I checked the gaze-estimation code. When a face object is converted to a tensor, it is inconsistent with the default behavior of nvinfer. You need to add nvdspreprocess before sgie. and then add custom pre-processing. Please refer to the implementation of /opt/nvidia/deepstream/deepstream/sources/gst-plugins/gst-nvdspreprocess/nvdspreprocess_lib

Please use get_nvds_LayerInfo to get layer info, Otherwise it is invalid

infer_meta = pyds.NvDsInferTensorMeta.cast(user_meta.user_meta_data)
print(f"[DBG] num_output_layers={infer_meta.num_output_layers}")
for layer_idx in range(infer_meta.num_output_layers):
       layer = pyds.get_nvds_LayerInfo(infer_meta, layer_idx)
       array = layer_tensor_to_ndarray(layer)
        print(f"[DBG] {layer.layerName} layer_info.buffer address = {type(array)}")
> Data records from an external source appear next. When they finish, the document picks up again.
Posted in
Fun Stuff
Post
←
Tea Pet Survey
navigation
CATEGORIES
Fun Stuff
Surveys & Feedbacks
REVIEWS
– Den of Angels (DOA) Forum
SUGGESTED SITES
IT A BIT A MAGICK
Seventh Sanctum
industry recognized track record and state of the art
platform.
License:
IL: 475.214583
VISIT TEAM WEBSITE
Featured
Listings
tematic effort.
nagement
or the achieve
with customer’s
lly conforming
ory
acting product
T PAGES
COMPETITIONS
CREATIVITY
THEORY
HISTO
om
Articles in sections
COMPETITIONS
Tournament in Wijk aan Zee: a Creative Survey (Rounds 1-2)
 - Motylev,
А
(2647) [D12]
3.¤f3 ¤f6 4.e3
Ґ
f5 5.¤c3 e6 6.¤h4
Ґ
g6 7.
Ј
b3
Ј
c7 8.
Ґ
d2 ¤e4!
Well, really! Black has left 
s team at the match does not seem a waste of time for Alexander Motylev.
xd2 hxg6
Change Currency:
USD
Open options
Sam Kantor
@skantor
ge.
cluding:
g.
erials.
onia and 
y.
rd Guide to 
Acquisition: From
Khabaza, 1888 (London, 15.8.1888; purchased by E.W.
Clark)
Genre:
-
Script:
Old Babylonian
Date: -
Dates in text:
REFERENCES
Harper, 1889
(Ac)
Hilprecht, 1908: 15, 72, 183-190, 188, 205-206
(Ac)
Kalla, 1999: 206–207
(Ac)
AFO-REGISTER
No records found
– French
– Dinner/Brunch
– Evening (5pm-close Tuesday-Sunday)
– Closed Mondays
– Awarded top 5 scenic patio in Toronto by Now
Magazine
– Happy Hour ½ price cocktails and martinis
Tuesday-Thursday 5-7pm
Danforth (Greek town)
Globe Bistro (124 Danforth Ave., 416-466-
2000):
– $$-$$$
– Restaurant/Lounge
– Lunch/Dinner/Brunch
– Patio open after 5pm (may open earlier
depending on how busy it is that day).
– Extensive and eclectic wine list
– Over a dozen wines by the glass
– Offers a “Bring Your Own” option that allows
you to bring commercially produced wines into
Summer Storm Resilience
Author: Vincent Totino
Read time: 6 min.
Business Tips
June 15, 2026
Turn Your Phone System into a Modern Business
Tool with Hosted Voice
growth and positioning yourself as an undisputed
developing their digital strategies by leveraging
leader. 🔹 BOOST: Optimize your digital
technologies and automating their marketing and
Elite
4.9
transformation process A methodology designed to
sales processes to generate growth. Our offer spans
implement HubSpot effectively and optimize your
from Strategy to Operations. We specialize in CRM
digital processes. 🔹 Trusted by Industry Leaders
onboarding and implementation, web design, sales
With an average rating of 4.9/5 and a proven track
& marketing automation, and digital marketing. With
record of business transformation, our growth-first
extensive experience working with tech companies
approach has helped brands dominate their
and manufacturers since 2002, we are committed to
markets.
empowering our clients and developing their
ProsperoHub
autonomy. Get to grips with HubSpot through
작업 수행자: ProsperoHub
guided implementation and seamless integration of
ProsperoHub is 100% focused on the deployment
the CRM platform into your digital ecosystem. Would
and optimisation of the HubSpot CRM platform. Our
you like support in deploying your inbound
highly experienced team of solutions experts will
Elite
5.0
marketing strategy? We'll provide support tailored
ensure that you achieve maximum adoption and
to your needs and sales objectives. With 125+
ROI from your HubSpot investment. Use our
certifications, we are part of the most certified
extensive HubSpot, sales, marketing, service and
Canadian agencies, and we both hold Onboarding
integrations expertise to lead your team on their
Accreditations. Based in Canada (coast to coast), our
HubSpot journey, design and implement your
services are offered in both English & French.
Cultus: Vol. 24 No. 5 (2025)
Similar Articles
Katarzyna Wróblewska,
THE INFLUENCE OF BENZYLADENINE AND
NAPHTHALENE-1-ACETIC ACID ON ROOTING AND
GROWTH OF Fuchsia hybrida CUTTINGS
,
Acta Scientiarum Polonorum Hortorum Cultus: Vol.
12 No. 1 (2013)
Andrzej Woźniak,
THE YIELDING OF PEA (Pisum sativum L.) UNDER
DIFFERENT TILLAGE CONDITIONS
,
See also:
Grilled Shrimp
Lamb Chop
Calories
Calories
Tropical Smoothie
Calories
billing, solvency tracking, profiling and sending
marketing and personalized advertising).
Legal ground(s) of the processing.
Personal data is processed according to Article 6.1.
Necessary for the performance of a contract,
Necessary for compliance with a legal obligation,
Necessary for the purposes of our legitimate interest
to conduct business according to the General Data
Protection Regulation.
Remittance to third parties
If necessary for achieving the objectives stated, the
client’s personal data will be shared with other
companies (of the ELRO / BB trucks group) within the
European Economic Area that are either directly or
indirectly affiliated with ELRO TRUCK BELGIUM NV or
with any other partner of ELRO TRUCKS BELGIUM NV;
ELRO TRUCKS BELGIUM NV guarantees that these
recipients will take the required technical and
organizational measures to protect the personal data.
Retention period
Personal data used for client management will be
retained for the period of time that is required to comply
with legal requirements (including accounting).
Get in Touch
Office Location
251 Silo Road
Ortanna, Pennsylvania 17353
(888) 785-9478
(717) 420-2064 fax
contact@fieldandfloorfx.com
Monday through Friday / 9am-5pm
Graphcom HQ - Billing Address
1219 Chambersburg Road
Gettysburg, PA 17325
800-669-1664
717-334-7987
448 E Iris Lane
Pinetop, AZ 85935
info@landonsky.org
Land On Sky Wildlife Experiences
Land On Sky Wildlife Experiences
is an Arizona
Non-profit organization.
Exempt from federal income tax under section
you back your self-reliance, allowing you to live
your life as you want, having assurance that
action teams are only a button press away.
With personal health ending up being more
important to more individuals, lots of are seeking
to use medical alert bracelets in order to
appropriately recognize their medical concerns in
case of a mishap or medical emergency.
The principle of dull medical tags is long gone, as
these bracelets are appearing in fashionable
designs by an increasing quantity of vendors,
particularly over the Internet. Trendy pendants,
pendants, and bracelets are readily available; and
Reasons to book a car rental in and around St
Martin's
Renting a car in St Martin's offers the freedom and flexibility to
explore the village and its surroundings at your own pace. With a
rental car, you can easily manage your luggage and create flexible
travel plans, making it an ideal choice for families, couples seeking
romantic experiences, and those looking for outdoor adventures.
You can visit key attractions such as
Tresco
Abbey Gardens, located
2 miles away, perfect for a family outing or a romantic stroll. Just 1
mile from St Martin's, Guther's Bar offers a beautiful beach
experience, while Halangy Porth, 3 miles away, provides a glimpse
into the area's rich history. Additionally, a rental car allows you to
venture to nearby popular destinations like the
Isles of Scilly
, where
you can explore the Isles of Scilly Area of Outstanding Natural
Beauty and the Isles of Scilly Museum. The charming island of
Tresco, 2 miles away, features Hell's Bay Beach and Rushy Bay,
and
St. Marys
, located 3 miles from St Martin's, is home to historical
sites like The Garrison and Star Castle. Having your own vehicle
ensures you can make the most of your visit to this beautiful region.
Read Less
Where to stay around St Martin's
This function can convert NvDsInferLayerInfo into ndarray for easy data processing

def layer_tensor_to_ndarray(layer: pyds.NvDsInferLayerInfo) -> np.ndarray:
    import ctypes
    if layer.dataType == pyds.NvDsInferDataType.FLOAT:
        # print(f"int_addr {type(pyds.get_ptr(layer.buffer))}") <class 'int'>
        addr = pyds.get_ptr(layer.buffer)
        if addr == 0:
            print("Buffer address is 0")
            return None
        # print(f"addr {type(addr)}") <class 'ctypes.c_int'>
        data_ptr = ctypes.cast(addr, ctypes.POINTER(ctypes.c_float))
        num_dims = layer.inferDims.numDims
        shape = []
        for i in range(num_dims):
            shape.append(layer.inferDims.d[i])
        # print(f"{shape}")
        layer_array = np.ctypeslib.as_array(data_ptr, shape=shape)
        # print(f"layer_array {type(layer_array)}")
        layer_ny = np.frombuffer(layer_array, dtype=np.float32)
        # print(f"boxes {type(layer_ny)}")
        return layer_ny
    return None

This FAQ has detailed descriptions

After solving the above two problems, since your pipeline uses both input tensor and output tensor, you also need to refer to this topic

It worked perfectly with this config file after altering the gstnvinfer_meta_utils.cpp and probe.

[property]
enable=1
target-unique-ids=2
operate-on-gie-id=1
network-input-order=0
process-on-frame=0
unique-id=6
gpu-id=0
maintain-aspect-ratio=1
symmetric-padding=1
processing-width=448
processing-height=448
scaling-buf-pool-size=6
tensor-buf-pool-size=6
network-input-shape=32;3;448;448
network-color-format=0
tensor-data-type=0
tensor-name=input
scaling-pool-memory-type=0
scaling-pool-compute-hw=1
scaling-filter=1

# point at the NVIDIA-provided preprocess library
custom-lib-path=/opt/nvidia/deepstream/deepstream/lib/gst-plugins/libcustom2d_preprocess.so

# the symbol that builds the raw tensor from your resized ROIs
custom-tensor-preparation-function=CustomTensorPreparation

[user-configs]
# (x/255)/std  →  three channels
pixel-normalization-factor=0.017159;0.017582;0.017647

# subtract mean/std  →  three channels
offsets=2.1179;2.0357;1.8044

[group-0]
src-ids=0
operate-on-class-ids=2
process-on-all-objects=1
custom-input-transformation-function=CustomAsyncTransformation
input-object-min-width=50
input-object-min-height=50
input-object-max-width=1000
input-object-max-height=1000

Thanks :)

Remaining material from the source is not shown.